Of course, it’s naturally easier to gain the upper hand in a buyer’s market, in which there are more homes available for sale than there are people looking for homes to buy. In this case the housing market is more favorable to buyers. Buyers gain ultimate negotiating power and can be much more selective about which home they choose to purchase in the end.


Things get a bit trickier in a seller’s market, in which there are more people searching for homes than there are homes available for sale. This type of housing market is generally more favorable to sellers, as they tend to receive multiple offers, sometimes above their asking price, and buyers can end up in bidding wars. But this doesn’t have to work to your disadvantage. There are many tips and tricks you can use to not only find the home you want, but get


a great deal on it, too.

One of the key tricks to holding the upper hand in a seller’s market is knowing the best times to buy; this process will be covered more in-depth in Chapter 3. Another must-have when buying a home in a seller’s market is hiring a real estate agent to guide you through every step and stage of the home-buying process. You’ll want to hire a professional who knows the ins and outs of buying a home, someone who knows how to negotiate well on your behalf, and someone who has access to properties and property details before they even hit the market. This alone could be the ticket to getting you the home you want at a price you can afford.


Regardless of the market, it’s imperative to be well-informed before going into the home-buying process. In this book, we’ll cover the following:

• The home-search process (Part 1) • The home-buying process (Part 2) • The final steps for closing the deal (Part 3)

Along the way, I’ll show you all the different ways — the insider secrets — that you can use to gain an advantage over your competition (other buyers) and get the upper hand over the sellers of the homes in which you’re interested and the one you’ll eventually purchase. Remember: You hold the power. Keep this locked into your memory as you continue reading this book, and you’ll be well on your way to not only finding and purchasing the perfect home for you, but also getting the best deal possible.

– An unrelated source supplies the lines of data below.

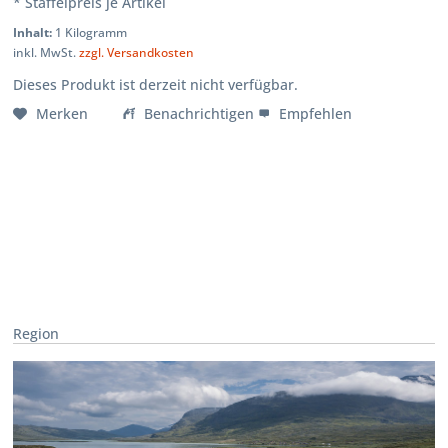
* Staffelpreis je Artikel
Inhalt:
1 Kilogramm
inkl. MwSt.
zzgl. Versandkosten
Dieses Produkt ist derzeit nicht verfügbar.
Merken
Benachrichtigen
Empfehlen
Region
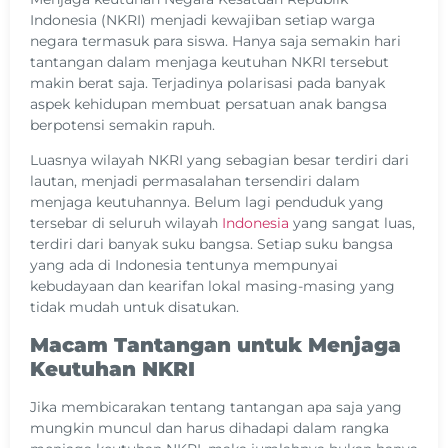
Indonesia (NKRI) menjadi kewajiban setiap warga
negara termasuk para siswa. Hanya saja semakin hari
tantangan dalam menjaga keutuhan NKRI tersebut
makin berat saja. Terjadinya polarisasi pada banyak
aspek kehidupan membuat persatuan anak bangsa
berpotensi semakin rapuh.
Luasnya wilayah NKRI yang sebagian besar terdiri dari
lautan, menjadi permasalahan tersendiri dalam
menjaga keutuhannya. Belum lagi penduduk yang
tersebar di seluruh wilayah
Indonesia
yang sangat luas,
terdiri dari banyak suku bangsa. Setiap suku bangsa
yang ada di Indonesia tentunya mempunyai
kebudayaan dan kearifan lokal masing-masing yang
tidak mudah untuk disatukan.
Macam Tantangan untuk Menjaga
Keutuhan NKRI
Jika membicarakan tentang tantangan apa saja yang
mungkin muncul dan harus dihadapi dalam rangka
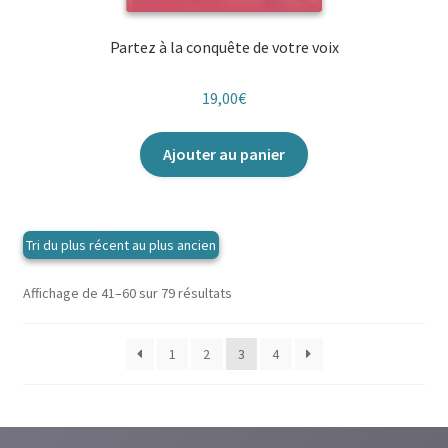
Partez à la conquête de votre voix
19,00
€
Ajouter au panier
Trié
Affichage de 41–60 sur 79 résultats
du
plus
1
2
3
4
récent
au
plus
ancien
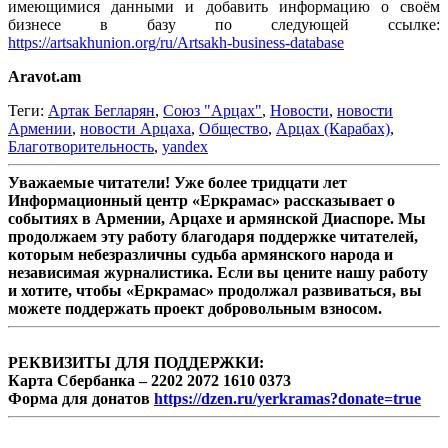
имеющимися данными и добавить информацию о своём
бизнесе в базу по следующей ссылке:
https://artsakhunion.org/ru/Artsakh-business-database
Aravot.am
Теги:
Артак Бегларян
,
Союз "Арцах"
,
Новости
,
новости
Армении
,
новости Арцаха
,
Общество
,
Арцах (Карабах)
,
Благотворительность
,
yandex
Уважаемые читатели! Уже более тридцати лет
Информационный центр «Еркрамас» рассказывает о
событиях в Армении, Арцахе и армянской Диаспоре. Мы
продолжаем эту работу благодаря поддержке читателей,
которым небезразличны судьба армянского народа и
независимая журналистика. Если вы цените нашу работу
и хотите, чтобы «Еркрамас» продолжал развиваться, вы
можете поддержать проект добровольным взносом.
РЕКВИЗИТЫ ДЛЯ ПОДДЕРЖКИ:
Карта Сбербанка – 2202 2072 1610 0373
Форма для донатов
https://dzen.ru/yerkramas?donate=true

CHAPTER 2 Advantages of Buying vs. Renting

Should you buy or rent a home? There is no “right” answer, and what works for one person or family might not be appropriate, doable, or even desirable for another. There are certainly pros and cons for both, and much of it depends on your situation, life circumstances, lifestyle, finances, and dreams. Owning a home has for decades been considered one of the defining characteristics of the “American Dream,” demonstrating a certain level of priorities, accomplishment, success, status, security, and hard work. Not everyone owns a home and not everyone wants to — but many who don’t wish they did, or are working toward getting that piece of the Dream. Today, about two-thirds of Americans own their own home, and many more are working toward their dream of homeownership, or wish they could get there one day. Lifestyle and age are two of the biggest factors in the buy-vs-rent decision. Home buying is usually driven by household formation; for example, when couples get married, they often begin with renting but start saving to buy their first home before deciding to start a family. Other families who rent choose to buy a home when their family expands and more children (or pets) join the family. Millennials have also reported that the primary reason for buying a home is owning a dog, as many rental properties won’t allow pets — especially dogs. Age is another factor; in general, the older you are, the more likely you are to own your own home. Currently, fewer than 40% of people younger than 35 own homes, but about 60% of people 35 6

and older are homeowners, and more than 80% of people 65 years and up own homes, although nowadays, more and more people nearing or past retirement think about downsizing and selling their homes to rent instead in their golden years, to avoid the physical demands, maintenance, and obligations that come with homeownership. Young people fresh out of college and beginning their careers often choose to rent so they can save up for a down payment and, in the meantime, enjoy lifestyle flexibility, particularly if they need to move for their job, enjoy travel, and are single, with no children or pets. Which is best — buying or renting? Each has its advantages and benefits, as well as disadvantages and risks, and as I’ve mentioned, the decision will depend on your particular situation.

Before you decide, you need to ask yourself some questions:


This question isn’t always considered when making the decision to buy or rent, but it’s an important one. Do you move a lot? Do you travel a lot? Have you found the city, area, and neighborhood in which you’d like to stay? What about appreciation? Typically, it takes about four to seven years to “break even” on a home purchase (this means that there’s been enough appreciation to pay back the cost of the transaction and ownership). So, for example, if you’re thinking about buying a home and selling it within one to three years, it won’t be worth it. You’re better off renting until you know you’ll be staying put for a while longer.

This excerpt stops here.